Auto Scaling High Availability Nodes

Cloud providers, such as AWS and Azure, provide the ability to scale out and scale in virtual machines automatically. It’s possible to leverage that technology to automatically add and remove nodes from your Octopus High Availability cluster, but there are a few pitfalls to note.

At this time, we don’t recommend auto-scaling if you are using polling tentacles. Polling tentacles must poll all the nodes of your High Availability cluster. That requires additional configuration. Attempting to perform that additional configuration using auto-scaling can result in frustration and errors.

Adding new nodes with Scale-out events

A scale-out event is when auto-scaling technology decides it is time to create a new virtual machine via a schedule or a metric-based trigger. Octopus High Availablity is designed for new nodes to come online at random intervals. When you create a new node, an entry is added to the OctopusServerNodes table with a default task cap of 5. That node will start picking up tasks to process within 60 seconds. A scale-out event is treated no differently than a person manually creating a VM and configuring as a new node via the UI.

The sections below will walk you through how to automate adding new nodes via a script.

Downloading Octopus Deploy

All nodes in the Octopus High Availability cluster must be running the same version of Octopus Deploy. The server version is returned from the API by going to [ServerURL]/api, for example, https://samples.octopus.app/api.

the version number from the api

Unlike most API calls, the /api endpoint does not require an API key.

Once you have the version, you can then download that from the Octopus Deploy website (or use Chocolatey). The URL to use is https://download.octopusdeploy.com/octopus/Octopus.[Version]-x64.msi, for example: https://download.octopusdeploy.com/octopus/Octopus.2021.2.7650-x64.msi.

Below is a sample script to download and install Octopus Deploy.

PowerShell (MSI)
$yourInstanceUrl = "https://samples.octopus.app"
$downloadLocation = "C:\Temp"

$apiInfo = Invoke-RestMethod "$yourInstanceUrl/api" 
$versionToDownload = $apiInfo.Version

$msiFileName = "Octopus.$versionToDownload-x64.msi"
$downloadUrl = "https://download.octopusdeploy.com/octopus/$msiFileName"
$downloadFileName = "$downloadLocation\$msiFileName"

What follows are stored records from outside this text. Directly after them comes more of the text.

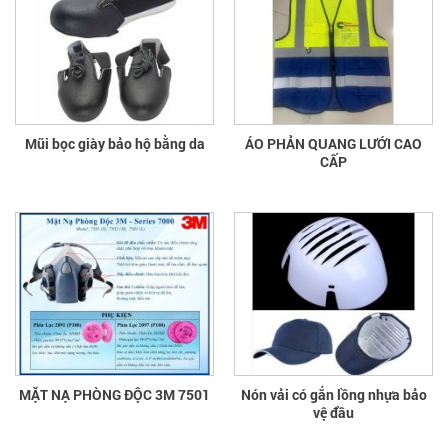
Mũi bọc giày bảo hộ bằng da
ÁO PHẢN QUANG LƯỚI CAO
CẤP
MẶT NẠ PHÒNG ĐỘC 3M 7501
Nón vải có gắn lồng nhựa bảo
vệ đầu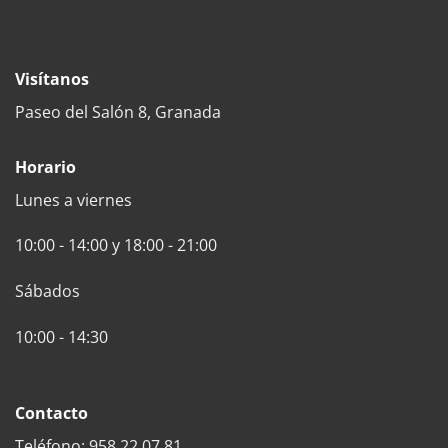
Visítanos
Paseo del Salón 8, Granada
Horario
Lunes a viernes
10:00 - 14:00 y 18:00 - 21:00
Sábados
10:00 - 14:30
Contacto
Teléfono: 958 22 07 81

## Bits transfer is much faster than invoke-restmethod or invoke-webrequest for downloading files
Write-Output "Downloading $downloadUrl to $outfile"
Start-BitsTransfer -source $downloadUrl -destination $outfile

$msiExitCode = (Start-Process -FilePath "msiexec.exe" -ArgumentList "/i $downloadFileNam /quiet" -Wait -Passthru).ExitCode 
Write-Output "Server MSI installer returned exit code $msiExitCode" 
PowerShell (Chocolatey)
$yourInstanceUrl = "https://samples.octopus.app"

$apiInfo = Invoke-RestMethod "$yourInstanceUrl/api" 
$versionToDownload = $apiInfo.Version

choco install octopusdeploy --version=$versionToDownload -y

Configuring the new node

After Octopus Deploy is installed, you’ll need to configure it to point to your high availability cluster. To configure the node you’ll need:

  • Octopus Master Key
  • Database Server Name
  • Database Password

The shared folder settings for BLOB storage are stored in the database.

If you are using a mapped network drive, you’ll need to configure that prior to configuring Octopus Deploy.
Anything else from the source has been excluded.